What needs to be done:
Exact copy, no pictures: return only the lines below from the line with "Redmi 9 C, Rp1.800.000" up to and including the line with "08 止血法(1分21秒)".

Data records:

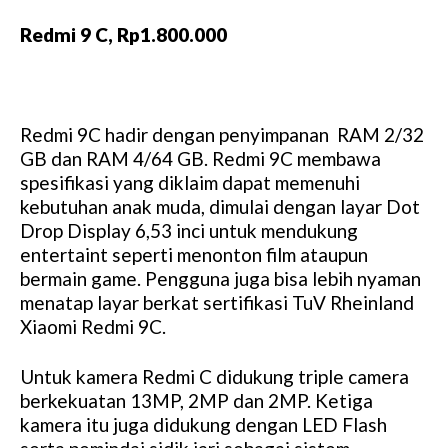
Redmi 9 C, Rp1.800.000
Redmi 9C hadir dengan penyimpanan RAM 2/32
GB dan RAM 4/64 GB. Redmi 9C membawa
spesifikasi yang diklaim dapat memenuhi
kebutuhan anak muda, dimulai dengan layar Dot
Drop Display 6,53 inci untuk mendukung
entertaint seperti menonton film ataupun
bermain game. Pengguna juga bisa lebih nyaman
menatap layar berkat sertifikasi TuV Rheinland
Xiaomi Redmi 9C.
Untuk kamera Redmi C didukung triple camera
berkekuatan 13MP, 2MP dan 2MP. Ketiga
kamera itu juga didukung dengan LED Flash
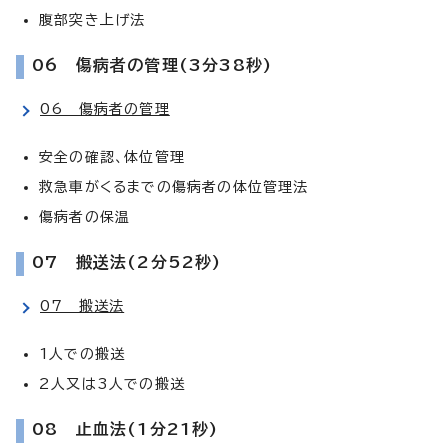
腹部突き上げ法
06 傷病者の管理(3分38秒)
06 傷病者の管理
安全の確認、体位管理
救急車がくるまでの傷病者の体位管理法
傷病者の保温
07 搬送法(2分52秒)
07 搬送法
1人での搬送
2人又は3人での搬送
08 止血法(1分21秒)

---

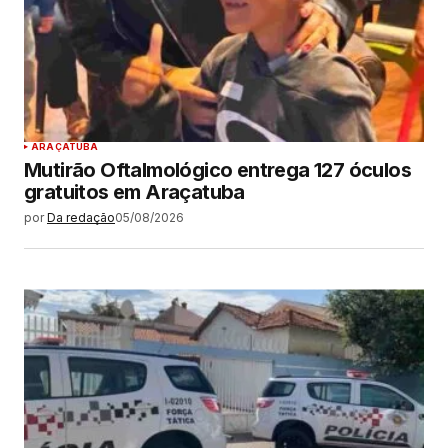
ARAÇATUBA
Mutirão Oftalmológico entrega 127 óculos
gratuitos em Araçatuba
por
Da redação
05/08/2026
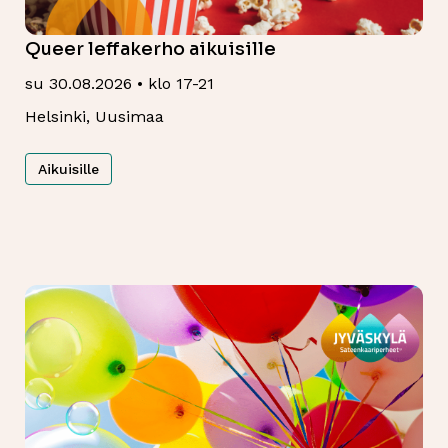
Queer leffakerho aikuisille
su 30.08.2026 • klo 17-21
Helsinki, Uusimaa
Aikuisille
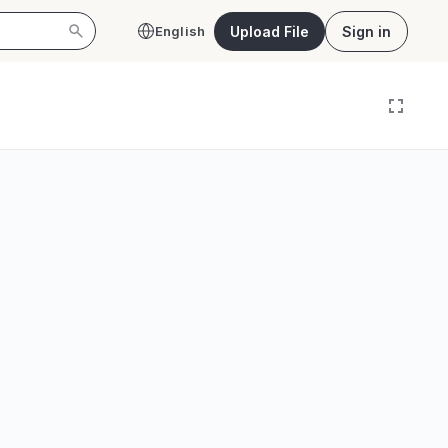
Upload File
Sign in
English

---

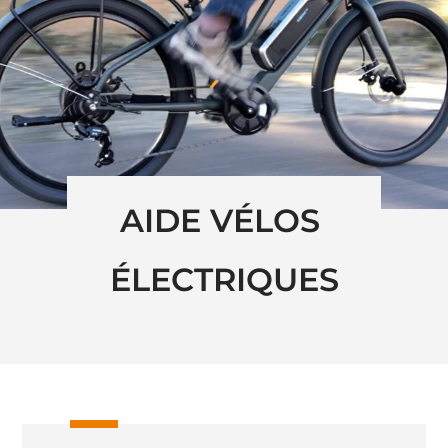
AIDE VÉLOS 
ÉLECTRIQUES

Response box:
Redmi 9 C, Rp1.800.000
Redmi 9C hadir dengan penyimpanan RAM 2/32
GB dan RAM 4/64 GB. Redmi 9C membawa
spesifikasi yang diklaim dapat memenuhi
kebutuhan anak muda, dimulai dengan layar Dot
Drop Display 6,53 inci untuk mendukung
entertaint seperti menonton film ataupun
bermain game. Pengguna juga bisa lebih nyaman
menatap layar berkat sertifikasi TuV Rheinland
Xiaomi Redmi 9C.
Untuk kamera Redmi C didukung triple camera
berkekuatan 13MP, 2MP dan 2MP. Ketiga
kamera itu juga didukung dengan LED Flash
腹部突き上げ法
06 傷病者の管理(3分38秒)
06 傷病者の管理
安全の確認、体位管理
救急車がくるまでの傷病者の体位管理法
傷病者の保温
07 搬送法(2分52秒)
07 搬送法
1人での搬送
2人又は3人での搬送
08 止血法(1分21秒)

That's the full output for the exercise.